University of Michigan
With Hyman Bass
The mathematical knowledge that it takes to teach has been a topic of recurrent interest, concern, and debate. Most policy and development in this area has produced lists of topics teachers should know; at the same time, a host of studies have documented how much of this teachers do not know. Our research turns this problem on its head and starts with the practice of teaching, analyzing primary records of practice (videotapes of classroom lessons, children's work, teacher notes) to examine what mathematics is entailed in teaching children. This seminar will have four parts:
- a brief overview of past work on teachers' mathematical knowledge;
- the design of our current work on the mathematical entailments of teaching (including why we frame the problem this way);
- a close investigation of a small segment of videotape, with a look at the embedded mathematics, including what the mathematics is, where and how it seems to play a role;
- what we are learning about the effort to collaborate across the substantial gulf that traditionally divides mathematics and education.

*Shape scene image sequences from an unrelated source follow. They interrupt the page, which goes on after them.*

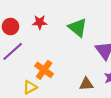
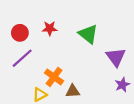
brown triangle: (86, 84) -> (73, 91), moved

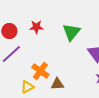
green triangle: (88, 34) -> (71, 32), turned 30

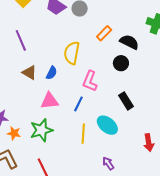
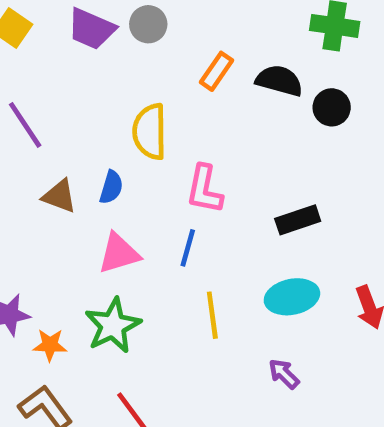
black circle: (121, 63) -> (332, 107), moved
black rectangle: (126, 101) -> (298, 220), turned -66
cyan ellipse: (107, 125) -> (292, 297), moved, turned -40

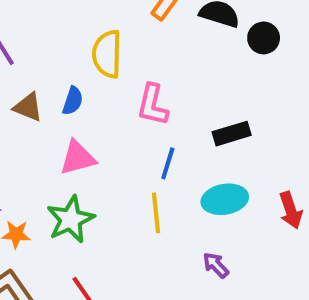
blue line: (188, 248) -> (168, 163), moved

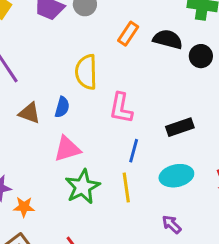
green star: (71, 219) -> (82, 187), moved

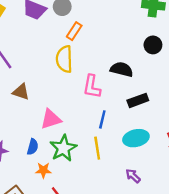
orange rectangle: (128, 34) -> (74, 31), moved
black semicircle: (168, 39) -> (122, 69), moved
blue semicircle: (62, 107) -> (33, 147), moved
orange star: (24, 207) -> (43, 170), moved

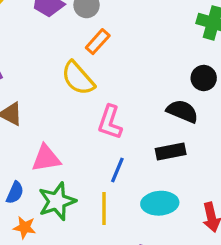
yellow semicircle: (64, 59) -> (78, 78), turned -48
black semicircle: (122, 69) -> (182, 111), moved

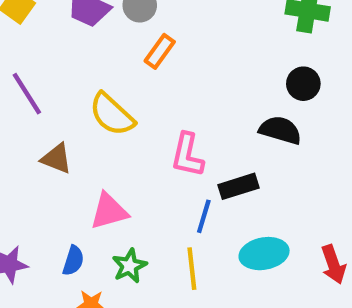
yellow semicircle: (78, 78) -> (112, 114), moved
black rectangle: (171, 151) -> (239, 186), moved
green star: (57, 201) -> (129, 266), size x0.7

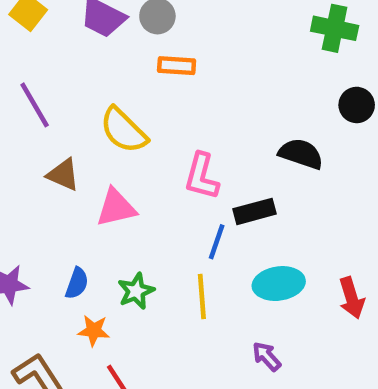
orange rectangle: (160, 51) -> (177, 66), turned 56
black circle: (303, 84) -> (357, 105), moved
pink triangle: (109, 211) -> (116, 208), moved

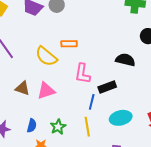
orange rectangle: (177, 66) -> (69, 44), moved
brown triangle: (63, 175) -> (22, 88), moved

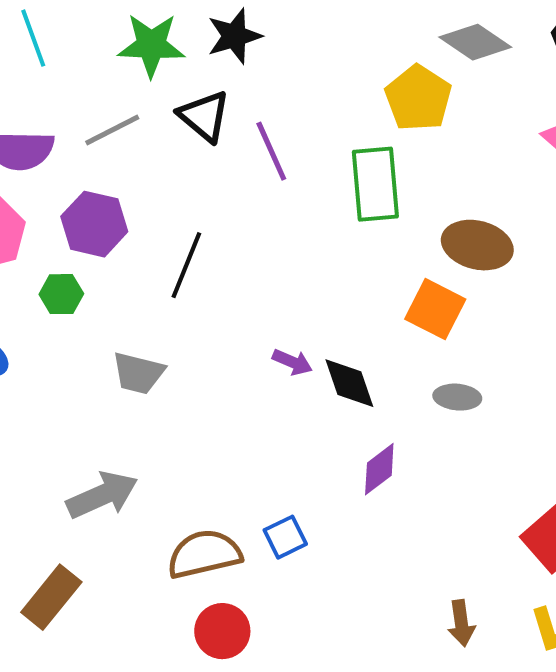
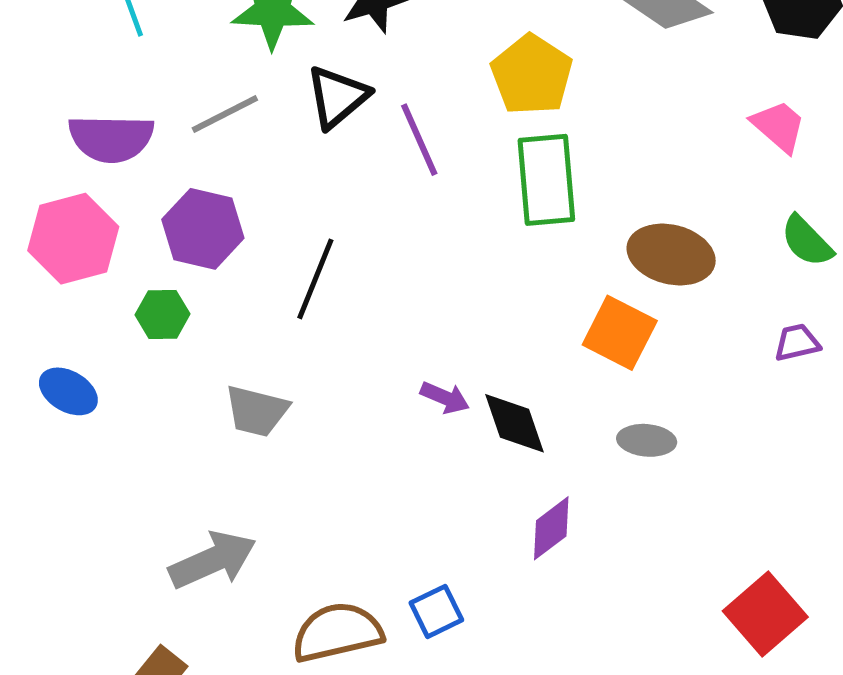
yellow pentagon: (418, 98) -> (532, 75), moved
black triangle: (204, 116) -> (337, 97), turned 40

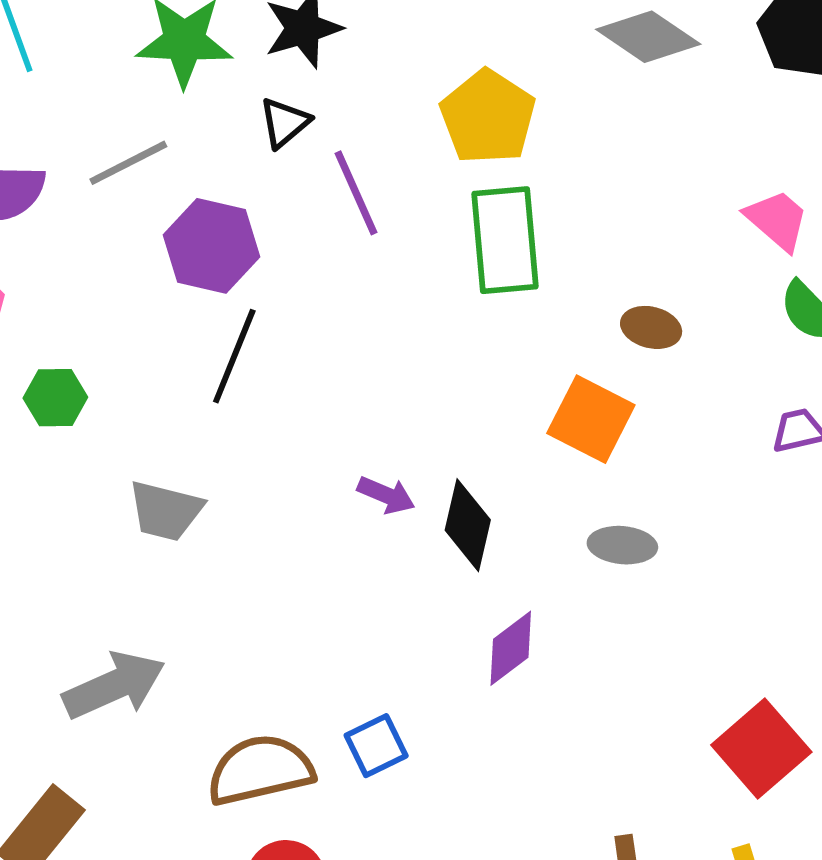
black triangle: (337, 97) -> (284, 123), moved, size x0.7
pink trapezoid: (779, 126) -> (777, 220), moved
purple hexagon: (203, 229) -> (211, 246), moved
brown ellipse: (671, 255) -> (651, 327), size x0.6
black diamond: (515, 423) -> (468, 525), turned 32

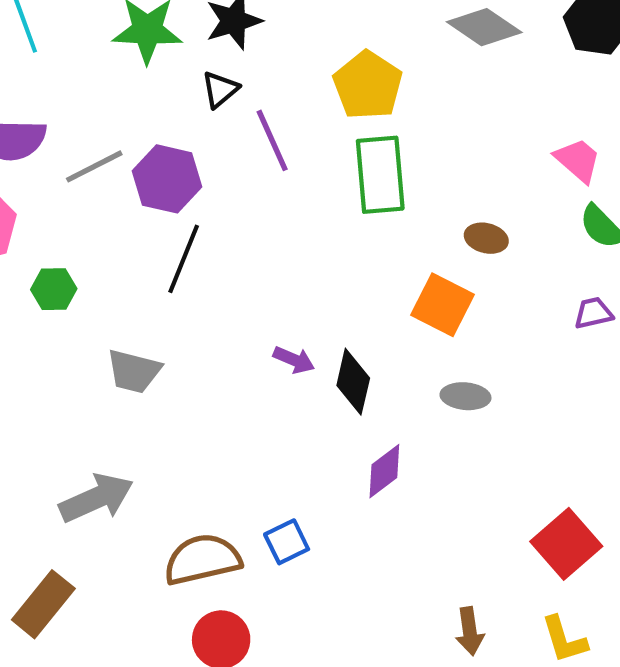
gray line: (128, 163) -> (94, 166), moved

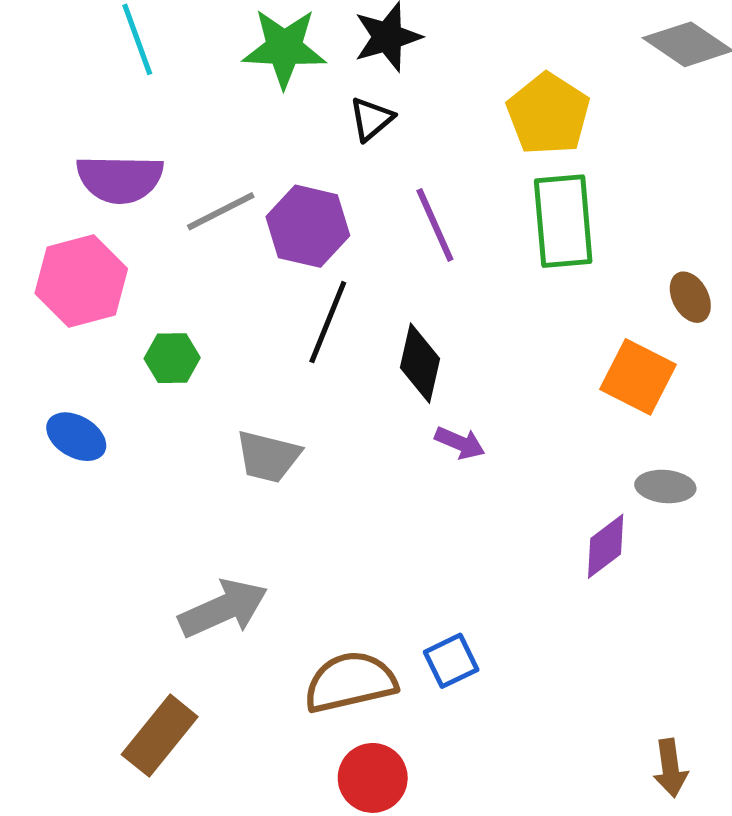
purple line: (272, 140) -> (435, 225), moved
brown ellipse: (486, 238) -> (690, 297), turned 48
black diamond: (353, 382) -> (420, 363), moved
purple diamond: (384, 471) -> (606, 546), moved

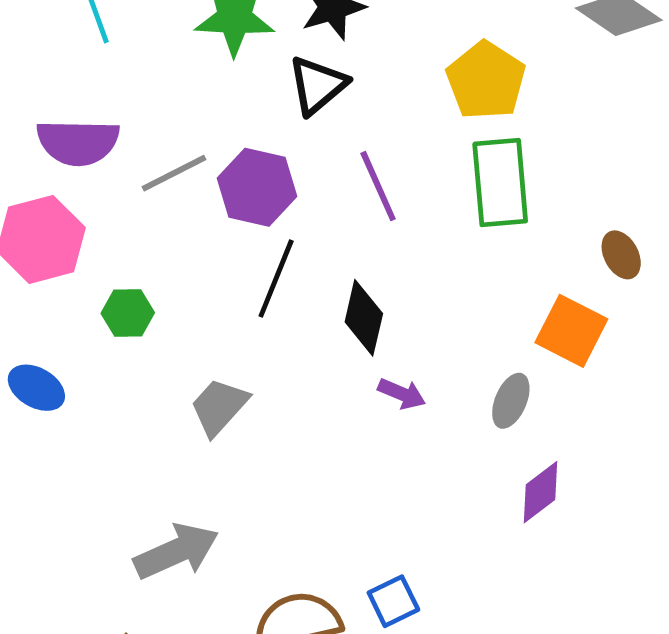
black triangle: (371, 119) -> (318, 85), size x1.4
gray trapezoid: (268, 457) -> (219, 407), turned 118
gray ellipse: (665, 486) -> (511, 401), moved, turned -72

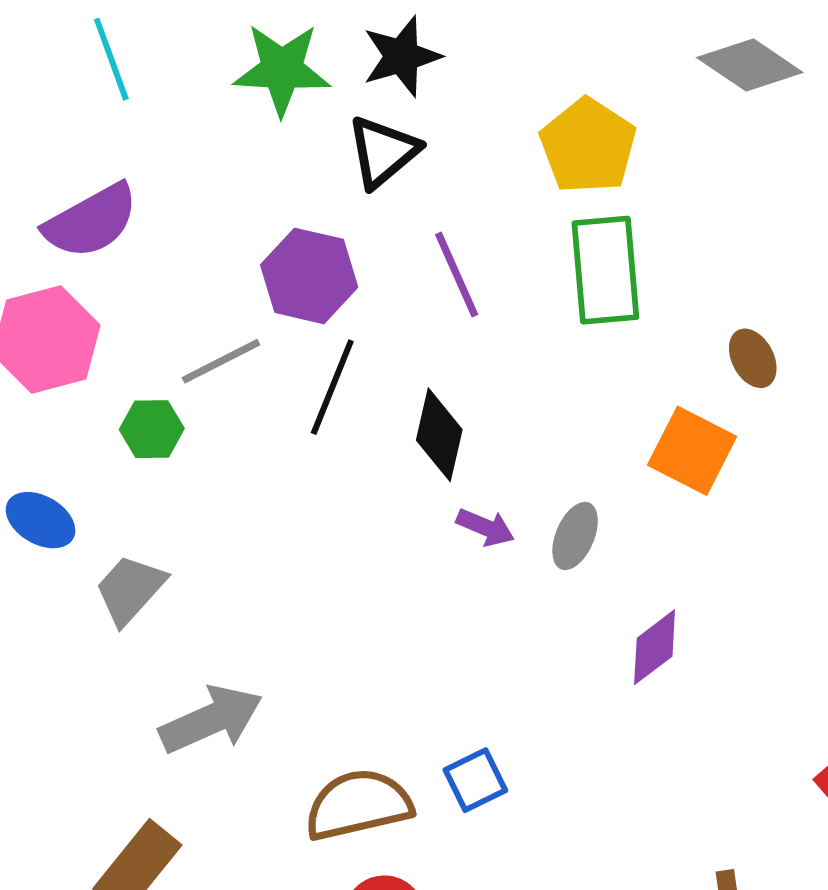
purple semicircle: (78, 142) -> (91, 221), turned -30
gray line: (174, 173) -> (221, 361), moved
gray ellipse: (511, 401) -> (575, 536), moved
gray trapezoid: (219, 407) -> (130, 589), moved

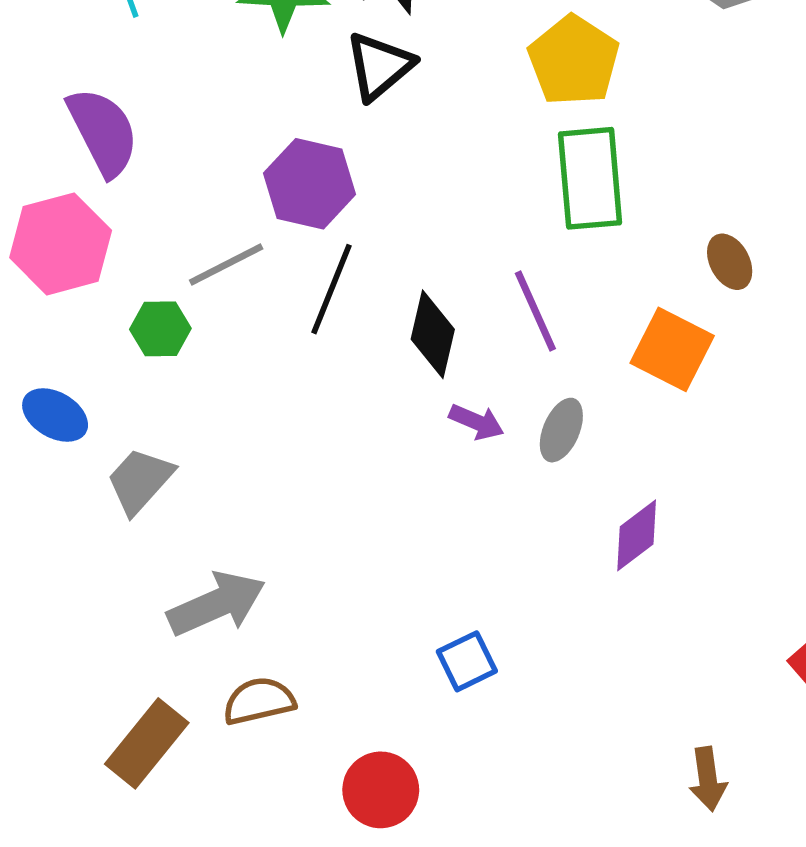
purple semicircle: (91, 221) -> (103, 132), turned -88
purple line: (457, 274) -> (535, 311), moved
brown semicircle: (358, 805) -> (259, 701), moved, size x0.7

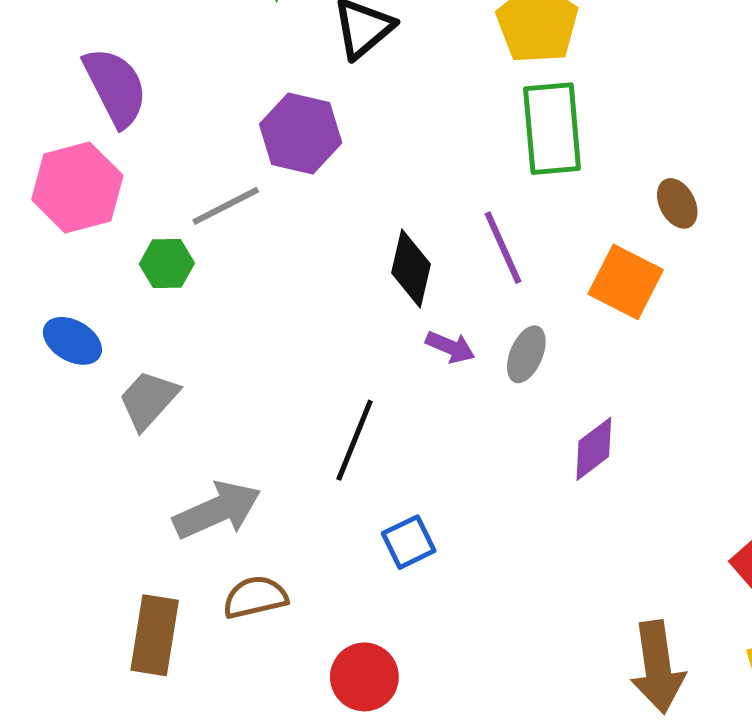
black line: (331, 289) -> (355, 440), moved
blue square: (467, 661) -> (409, 542), moved
brown rectangle: (147, 743) -> (155, 635), turned -30
brown arrow: (708, 779) -> (658, 667), size x1.6

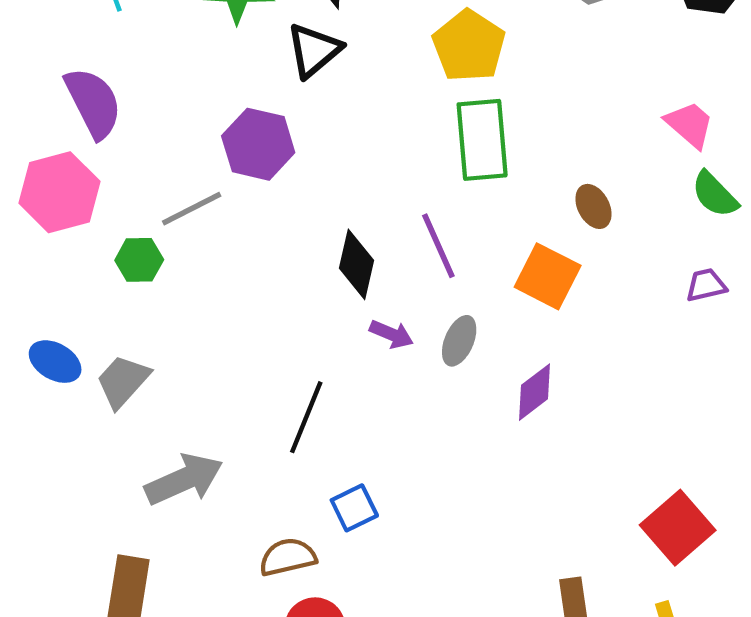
blue ellipse: (72, 341) -> (55, 362), moved
purple diamond: (594, 449) -> (534, 392), moved
brown semicircle: (255, 597) -> (288, 557), moved

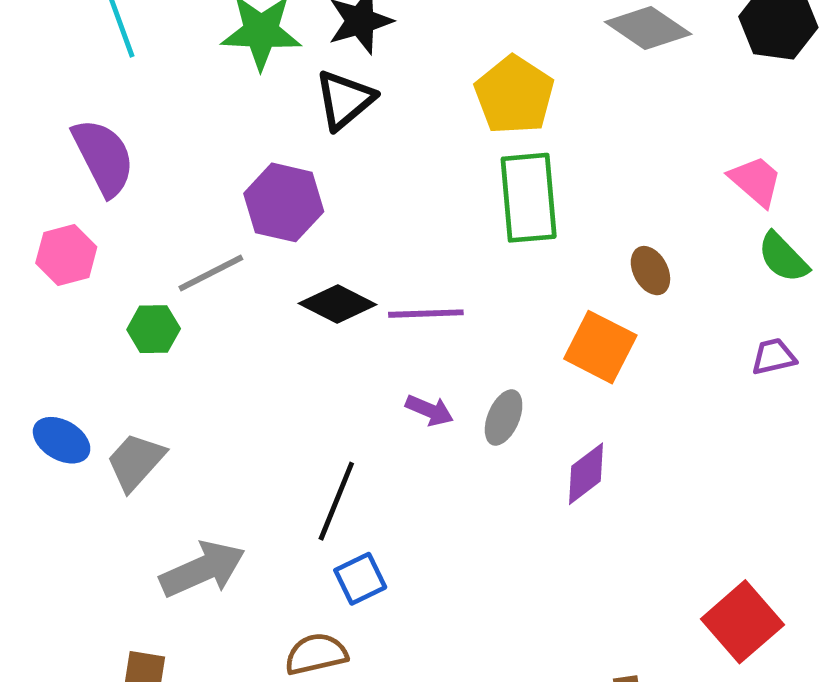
pink hexagon: (59, 192) -> (66, 255), size x0.7
purple line: (438, 246) -> (426, 314), moved, turned -68
black diamond: (356, 264) -> (338, 304), moved, turned -76
blue square: (354, 508) -> (360, 579), moved

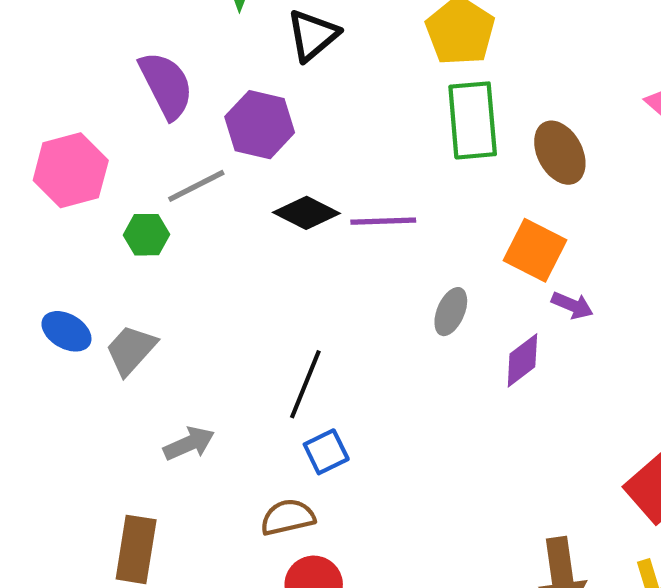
purple semicircle: (103, 157) -> (166, 85), moved
pink hexagon: (66, 255) -> (71, 170), size x1.4
brown ellipse: (650, 271) -> (560, 153), moved, size x1.5
purple arrow: (429, 410) -> (572, 305), moved
gray arrow: (203, 569) -> (189, 443), size x0.7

Dr. Deborah Loewenberg Ball's work as a researcher and teacher educator is rooted in practice, drawing directly and indirectly on her experience as a classroom teacher. With elementary school mathematics as the main context, Ball studies the practice of teaching and the processes of learning to teach, with a current focus on learning in and from practice itself. Ball's publications include articles on teacher learning and teacher education; the role of subject matter knowledge in teaching and learning to teach; endemic challenges of teaching; and the relations of policy and practice in instructional reform. She is Associate Editor of the Journal for Research in Mathematics Teacher Education, and is a member of the Mathematical Sciences Education Board, and of the Commission on Behavioral and Social Science Education. She was a lead author for the Professional Standards for Teaching Mathematics. In 1997, Ball received the Raymond B. Cattell Early Career Award for Programmatic Research from the American Educational Research Association.